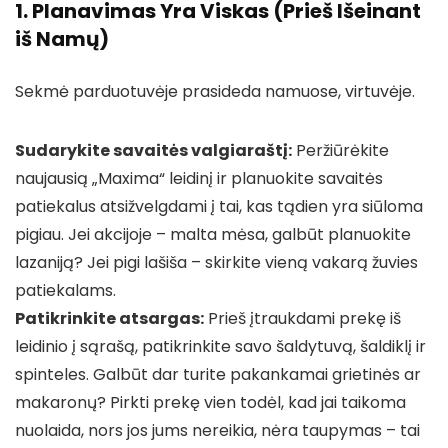
1. Planavimas Yra Viskas (Prieš Išeinant
iš Namų)
Sekmė parduotuvėje prasideda namuose, virtuvėje.
Sudarykite savaitės valgiaraštį:
Peržiūrėkite
naujausią „Maxima“ leidinį ir planuokite savaitės
patiekalus atsižvelgdami į tai, kas tądien yra siūloma
pigiau. Jei akcijoje – malta mėsa, galbūt planuokite
lazaniją? Jei pigi lašiša – skirkite vieną vakarą žuvies
patiekalams.
Patikrinkite atsargas:
Prieš įtraukdami prekę iš
leidinio į sąrašą, patikrinkite savo šaldytuvą, šaldiklį ir
spinteles. Galbūt dar turite pakankamai grietinės ar
makaronų? Pirkti prekę vien todėl, kad jai taikoma
nuolaida, nors jos jums nereikia, nėra taupymas – tai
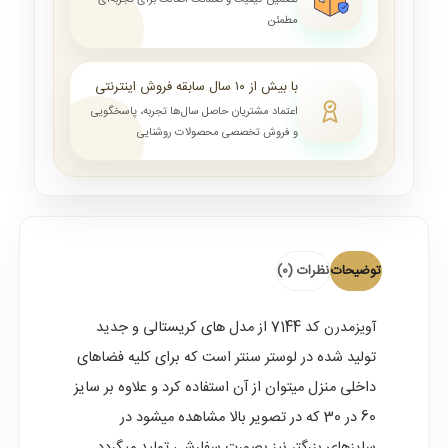
تضمین کیفیت و ضمانت اصالت برای تجربه‌ای
مطمئن
با بیش از ۱۰ سال سابقه فروش اینترنتی
اعتماد مشتریان حاصل سال‌ها تجربه، پاسخگویی
و فروش تخصصی محصولات روشنایی
توضیحات
نظرات (0)
آویزمدرن
کد 7144 از مدل های کریستالی و جدید
تولید شده در لوستر سنتر است که برای کلیه فضاهای
داخلی منزل میتوان از آن استفاده کرد و علاوه بر سایز
60 در 30 که در تصویر بالا مشاهده میشود در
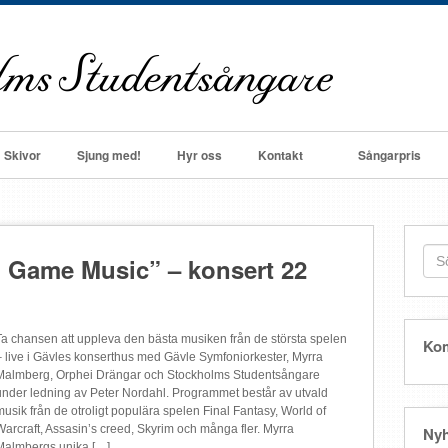
Skivor
Sjung med!
Hyr oss
Kontakt
Sångarpris
o Game Music” – konsert 22
Ta chansen att uppleva den bästa musiken från de största spelen
Ko
– live i Gävles konserthus med Gävle Symfoniorkester, Myrra
Malmberg, Orphei Drängar och Stockholms Studentsångare
under ledning av Peter Nordahl. Programmet består av utvald
musik från de otroligt populära spelen Final Fantasy, World of
Warcraft, Assasin’s creed, Skyrim och många fler. Myrra
Nyh
Malmbergs unika […]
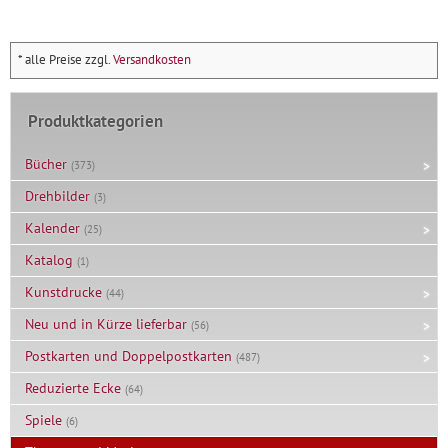
* alle Preise zzgl.
Versandkosten
Produktkategorien
Bücher
(373)
Drehbilder
(3)
Kalender
(25)
Katalog
(1)
Kunstdrucke
(44)
Neu und in Kürze lieferbar
(56)
Postkarten und Doppelpostkarten
(487)
Reduzierte Ecke
(64)
Spiele
(6)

#### Problem description:
Your answer should consist of all lines in the listing above that contain "Prieš".

#### Answer for the task:
1. Planavimas Yra Viskas (Prieš Išeinant
Prieš įtraukdami prekę iš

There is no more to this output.